_Required action_
What is the count of lines in the records that include "System"? Reply with that number alone.

** Opening Extracted material block **

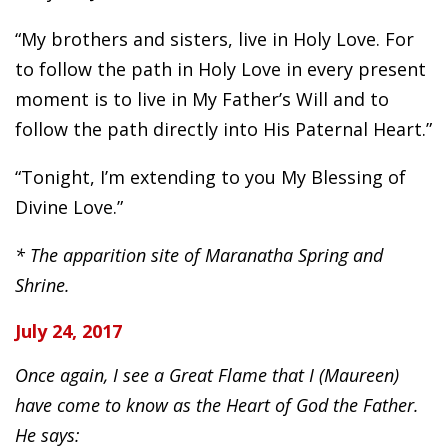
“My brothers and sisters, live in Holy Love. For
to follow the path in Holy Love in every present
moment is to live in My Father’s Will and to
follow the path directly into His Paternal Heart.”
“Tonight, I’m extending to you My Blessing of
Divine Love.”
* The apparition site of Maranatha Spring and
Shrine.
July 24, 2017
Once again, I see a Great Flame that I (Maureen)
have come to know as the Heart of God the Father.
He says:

** Closing Extracted material block **
** Opening Extracted material block **

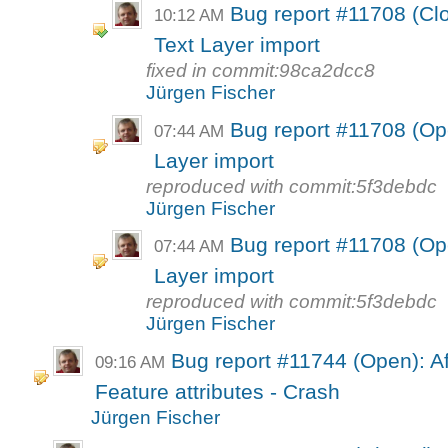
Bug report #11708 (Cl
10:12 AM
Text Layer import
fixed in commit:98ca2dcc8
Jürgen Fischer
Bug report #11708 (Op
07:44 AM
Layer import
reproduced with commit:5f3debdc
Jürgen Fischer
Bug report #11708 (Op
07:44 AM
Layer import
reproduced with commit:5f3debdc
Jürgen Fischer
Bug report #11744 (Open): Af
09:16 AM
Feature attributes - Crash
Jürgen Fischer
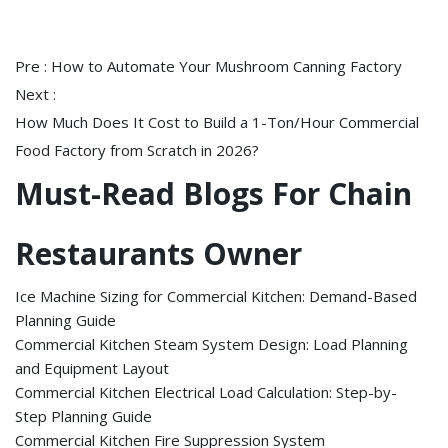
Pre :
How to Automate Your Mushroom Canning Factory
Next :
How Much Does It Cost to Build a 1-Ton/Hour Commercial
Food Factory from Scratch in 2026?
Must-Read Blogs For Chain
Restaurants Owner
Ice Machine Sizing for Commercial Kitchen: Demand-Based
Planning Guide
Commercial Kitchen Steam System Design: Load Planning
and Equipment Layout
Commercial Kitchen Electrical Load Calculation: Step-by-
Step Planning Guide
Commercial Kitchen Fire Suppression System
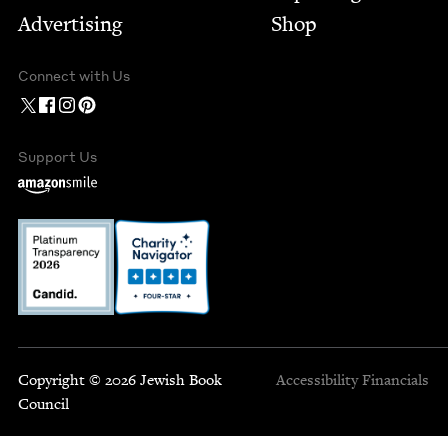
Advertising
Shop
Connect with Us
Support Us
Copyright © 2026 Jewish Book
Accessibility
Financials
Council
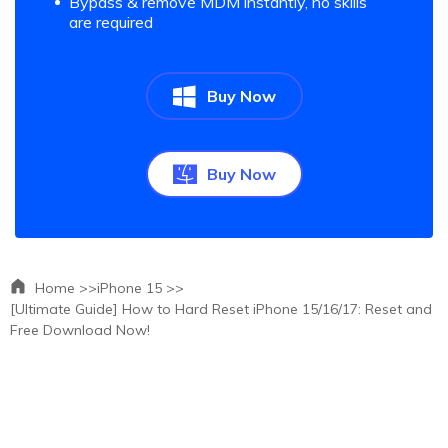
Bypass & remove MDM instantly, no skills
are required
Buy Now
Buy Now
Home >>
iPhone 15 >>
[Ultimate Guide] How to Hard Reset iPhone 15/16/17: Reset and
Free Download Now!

** Closing Extracted material block **

_Written answer_
2